Assigned task | Please restate the data word for word.
------------
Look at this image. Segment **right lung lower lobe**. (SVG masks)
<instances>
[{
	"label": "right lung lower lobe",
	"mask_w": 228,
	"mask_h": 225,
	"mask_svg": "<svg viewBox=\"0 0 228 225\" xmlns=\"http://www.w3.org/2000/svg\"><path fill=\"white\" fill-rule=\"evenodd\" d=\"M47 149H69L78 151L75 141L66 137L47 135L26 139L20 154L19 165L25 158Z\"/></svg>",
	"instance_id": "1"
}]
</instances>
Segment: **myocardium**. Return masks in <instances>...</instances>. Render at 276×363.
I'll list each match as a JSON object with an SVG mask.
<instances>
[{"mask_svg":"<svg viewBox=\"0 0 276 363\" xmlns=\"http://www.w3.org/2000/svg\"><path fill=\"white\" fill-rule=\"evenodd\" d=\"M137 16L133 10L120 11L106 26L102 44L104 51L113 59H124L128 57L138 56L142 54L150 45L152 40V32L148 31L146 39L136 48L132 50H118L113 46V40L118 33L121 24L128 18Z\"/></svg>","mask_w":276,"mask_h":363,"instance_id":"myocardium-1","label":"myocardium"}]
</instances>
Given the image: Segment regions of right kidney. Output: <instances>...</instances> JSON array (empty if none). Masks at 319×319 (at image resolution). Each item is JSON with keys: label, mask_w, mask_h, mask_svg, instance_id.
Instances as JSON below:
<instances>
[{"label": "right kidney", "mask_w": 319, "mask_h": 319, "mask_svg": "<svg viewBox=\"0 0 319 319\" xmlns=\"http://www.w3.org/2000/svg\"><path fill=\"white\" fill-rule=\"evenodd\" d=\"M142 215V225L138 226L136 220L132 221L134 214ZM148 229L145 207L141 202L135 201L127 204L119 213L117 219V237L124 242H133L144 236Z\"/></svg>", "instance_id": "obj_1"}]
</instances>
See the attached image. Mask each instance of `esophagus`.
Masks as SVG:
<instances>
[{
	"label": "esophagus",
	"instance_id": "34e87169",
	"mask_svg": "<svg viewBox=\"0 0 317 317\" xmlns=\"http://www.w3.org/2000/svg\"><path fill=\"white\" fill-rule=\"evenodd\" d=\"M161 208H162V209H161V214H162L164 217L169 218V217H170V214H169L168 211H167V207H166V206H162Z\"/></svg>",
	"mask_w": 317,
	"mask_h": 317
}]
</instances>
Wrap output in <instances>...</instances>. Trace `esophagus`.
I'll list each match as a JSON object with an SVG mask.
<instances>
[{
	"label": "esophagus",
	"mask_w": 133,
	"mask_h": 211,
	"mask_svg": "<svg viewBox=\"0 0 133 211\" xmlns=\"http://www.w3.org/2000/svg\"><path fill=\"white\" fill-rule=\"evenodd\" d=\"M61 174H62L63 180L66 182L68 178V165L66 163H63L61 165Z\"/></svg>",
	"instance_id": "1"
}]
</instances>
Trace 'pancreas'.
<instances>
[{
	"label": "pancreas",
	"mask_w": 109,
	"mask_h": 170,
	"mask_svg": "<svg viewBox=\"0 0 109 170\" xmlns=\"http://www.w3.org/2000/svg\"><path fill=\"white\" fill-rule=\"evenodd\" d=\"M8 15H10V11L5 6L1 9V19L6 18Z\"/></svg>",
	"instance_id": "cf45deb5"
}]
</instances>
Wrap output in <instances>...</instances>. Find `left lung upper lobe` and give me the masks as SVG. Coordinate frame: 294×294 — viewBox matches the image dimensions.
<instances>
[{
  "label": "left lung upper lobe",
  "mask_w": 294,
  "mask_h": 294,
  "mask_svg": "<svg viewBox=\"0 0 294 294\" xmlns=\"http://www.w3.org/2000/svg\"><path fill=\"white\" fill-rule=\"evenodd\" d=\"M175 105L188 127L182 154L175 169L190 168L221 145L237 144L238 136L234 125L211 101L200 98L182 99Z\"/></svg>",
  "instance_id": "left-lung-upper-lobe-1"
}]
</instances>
------------
Written response |
Look at this image. Segment **right lung lower lobe**. (SVG masks)
<instances>
[{
	"label": "right lung lower lobe",
	"mask_w": 228,
	"mask_h": 225,
	"mask_svg": "<svg viewBox=\"0 0 228 225\" xmlns=\"http://www.w3.org/2000/svg\"><path fill=\"white\" fill-rule=\"evenodd\" d=\"M47 149H69L78 151L75 141L66 137L47 135L26 139L20 154L19 165L25 158Z\"/></svg>",
	"instance_id": "1"
}]
</instances>
Segment: **myocardium**. Return masks in <instances>...</instances>. Render at 276×363.
I'll list each match as a JSON object with an SVG mask.
<instances>
[{"mask_svg":"<svg viewBox=\"0 0 276 363\" xmlns=\"http://www.w3.org/2000/svg\"><path fill=\"white\" fill-rule=\"evenodd\" d=\"M137 16L133 10L120 11L106 26L102 44L104 51L113 59H124L128 57L138 56L142 54L150 45L152 40V32L148 31L146 39L136 48L132 50H118L113 46V40L118 33L121 24L128 18Z\"/></svg>","mask_w":276,"mask_h":363,"instance_id":"myocardium-1","label":"myocardium"}]
</instances>
Given the image: Segment regions of right kidney. Output: <instances>...</instances> JSON array (empty if none). Masks at 319×319 (at image resolution). Each item is JSON with keys: label, mask_w, mask_h, mask_svg, instance_id.
Instances as JSON below:
<instances>
[{"label": "right kidney", "mask_w": 319, "mask_h": 319, "mask_svg": "<svg viewBox=\"0 0 319 319\" xmlns=\"http://www.w3.org/2000/svg\"><path fill=\"white\" fill-rule=\"evenodd\" d=\"M142 215V225L138 226L136 220L132 221L134 214ZM148 229L145 207L141 202L135 201L127 204L119 213L117 219V237L124 242H133L144 236Z\"/></svg>", "instance_id": "obj_1"}]
</instances>
See the attached image. Mask each instance of `esophagus`.
Masks as SVG:
<instances>
[{
	"label": "esophagus",
	"instance_id": "34e87169",
	"mask_svg": "<svg viewBox=\"0 0 317 317\" xmlns=\"http://www.w3.org/2000/svg\"><path fill=\"white\" fill-rule=\"evenodd\" d=\"M161 208H162V209H161V214H162L164 217L169 218V217H170V214H169L168 211H167V207H166V206H162Z\"/></svg>",
	"mask_w": 317,
	"mask_h": 317
}]
</instances>
Wrap output in <instances>...</instances>. Trace `esophagus`.
I'll list each match as a JSON object with an SVG mask.
<instances>
[{
	"label": "esophagus",
	"mask_w": 133,
	"mask_h": 211,
	"mask_svg": "<svg viewBox=\"0 0 133 211\" xmlns=\"http://www.w3.org/2000/svg\"><path fill=\"white\" fill-rule=\"evenodd\" d=\"M61 174H62L63 180L66 182L68 178V165L66 163H63L61 165Z\"/></svg>",
	"instance_id": "1"
}]
</instances>
Trace 'pancreas'.
<instances>
[{
	"label": "pancreas",
	"mask_w": 109,
	"mask_h": 170,
	"mask_svg": "<svg viewBox=\"0 0 109 170\" xmlns=\"http://www.w3.org/2000/svg\"><path fill=\"white\" fill-rule=\"evenodd\" d=\"M8 15H10V11L5 6L1 9V19L6 18Z\"/></svg>",
	"instance_id": "cf45deb5"
}]
</instances>
Wrap output in <instances>...</instances>. Find `left lung upper lobe` and give me the masks as SVG. Coordinate frame: 294×294 — viewBox matches the image dimensions.
<instances>
[{
  "label": "left lung upper lobe",
  "mask_w": 294,
  "mask_h": 294,
  "mask_svg": "<svg viewBox=\"0 0 294 294\" xmlns=\"http://www.w3.org/2000/svg\"><path fill=\"white\" fill-rule=\"evenodd\" d=\"M175 105L188 127L182 154L175 169L190 168L221 145L237 144L238 136L234 125L211 101L200 98L182 99Z\"/></svg>",
  "instance_id": "left-lung-upper-lobe-1"
}]
</instances>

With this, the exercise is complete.